Slashdot Mirror


Search Engines for Your Intranet or Small Business?

coreboarder asks: "Google recently revamped their nifty little Google Mini. It now does 100,000 documents of 220 different formats, makes your bed, and pours your beer. Where I work we have a reasonably large amount of technical data files (~80,000) of varying formats stored on a number of Windows 2000 and 2003 servers. File access is handled by permissions on the containing folder(s). Over time duplication has crept in because people cannot find what they need where they expect it to be. The $3,000 price point on the Google Mini is very attractive but is their a better way of making files and their content easily findable on a 1000 node network while still retaining their security? We also use ht://dig but it cannot handle all the file formats that would be involved here." In that same vein, Gneral Tsao asks: "As an IT worker for a small research business, I'm trying to find a good text search engine for our subscriber facing publications.

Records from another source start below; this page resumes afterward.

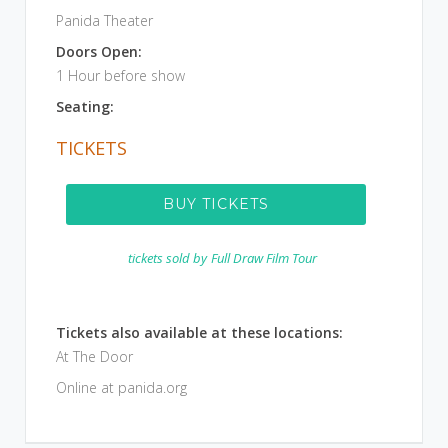
Panida Theater
Doors Open:
1 Hour before show
Seating:
TICKETS
BUY TICKETS
tickets sold by
Full Draw Film Tour
Tickets also available at these locations:
At The Door
Online at panida.org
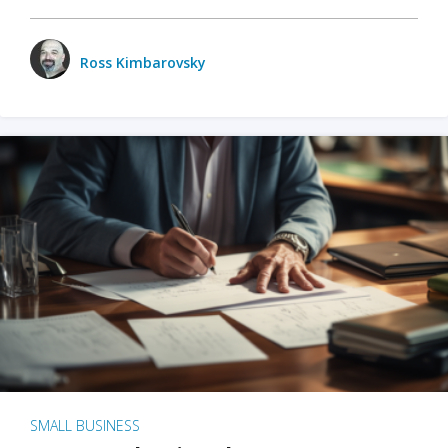
Ross Kimbarovsky
SMALL BUSINESS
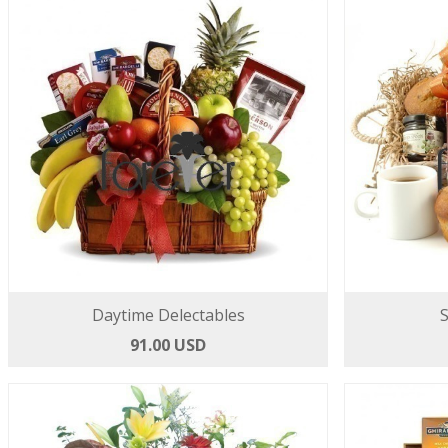
Daytime Delectables
S
91.00 USD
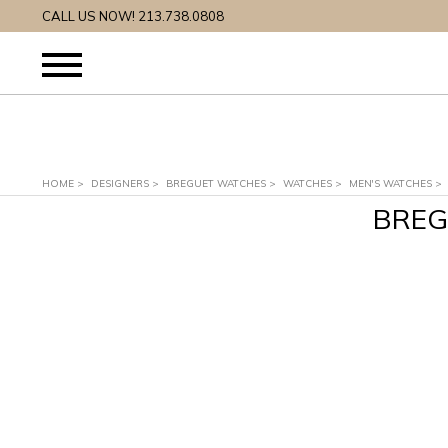
CALL US NOW! 213.738.0808
HOME
>
DESIGNERS
>
BREGUET WATCHES
>
WATCHES
>
MEN'S WATCHES
>
BREG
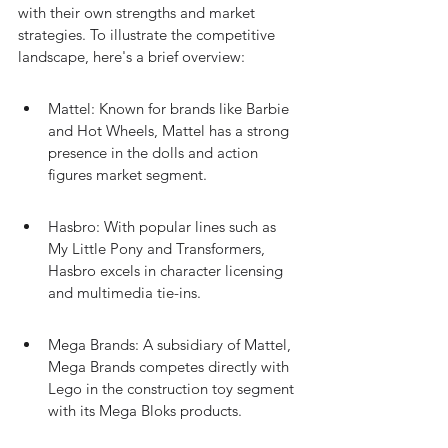
with their own strengths and market 
strategies. To illustrate the competitive 
landscape, here's a brief overview:
Mattel: Known for brands like Barbie 
and Hot Wheels, Mattel has a strong 
presence in the dolls and action 
figures market segment.
Hasbro: With popular lines such as 
My Little Pony and Transformers, 
Hasbro excels in character licensing 
and multimedia tie-ins.
Mega Brands: A subsidiary of Mattel, 
Mega Brands competes directly with 
Lego in the construction toy segment 
with its Mega Bloks products.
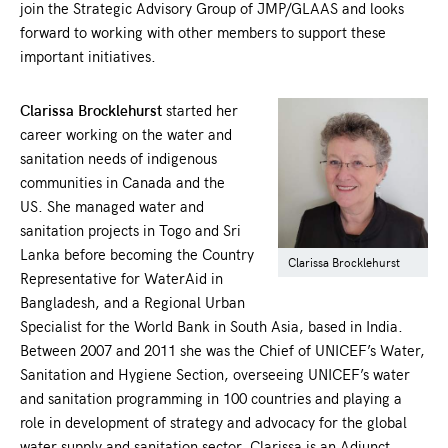
join the Strategic Advisory Group of JMP/GLAAS and looks
forward to working with other members to support these
important initiatives.
Clarissa Brocklehurst
started her
career working on the water and
sanitation needs of indigenous
communities in Canada and the
US. She managed water and
sanitation projects in Togo and Sri
Lanka before becoming the Country
Clarissa Brocklehurst
Representative for WaterAid in
Bangladesh, and a Regional Urban
Specialist for the World Bank in South Asia, based in India.
Between 2007 and 2011 she was the Chief of UNICEF’s Water,
Sanitation and Hygiene Section, overseeing UNICEF’s water
and sanitation programming in 100 countries and playing a
role in development of strategy and advocacy for the global
water supply and sanitation sector. Clarissa is an Adjunct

After much searching, I've found a few prospects such as Mnogosearch (which we currently use), Nutch, and Swish-e, but really no discussion about or comparison between them. This seems like a job for the Slashdot community. An ideal solution for me would be able to handle 20,000 or so pages, have a customizable PHP frontend, and allow for some amount of control over categorization." Any suggestions?

8 of 29 comments (clear)

  1. Boutell by Intron · · Score: 3, Interesting

    I run the Boutell search engine on my Company's internal website.

    --
    Intron: the portion of DNA which expresses nothing useful.
    1. Re:Boutell by Roadkills-R-Us · · Score: 2, Informative

      We run ht://dig at work. I use swish and w4ais at home (I maintain them) and on some customer sites.

      I've looked into the Google Mini for work but have some concerns.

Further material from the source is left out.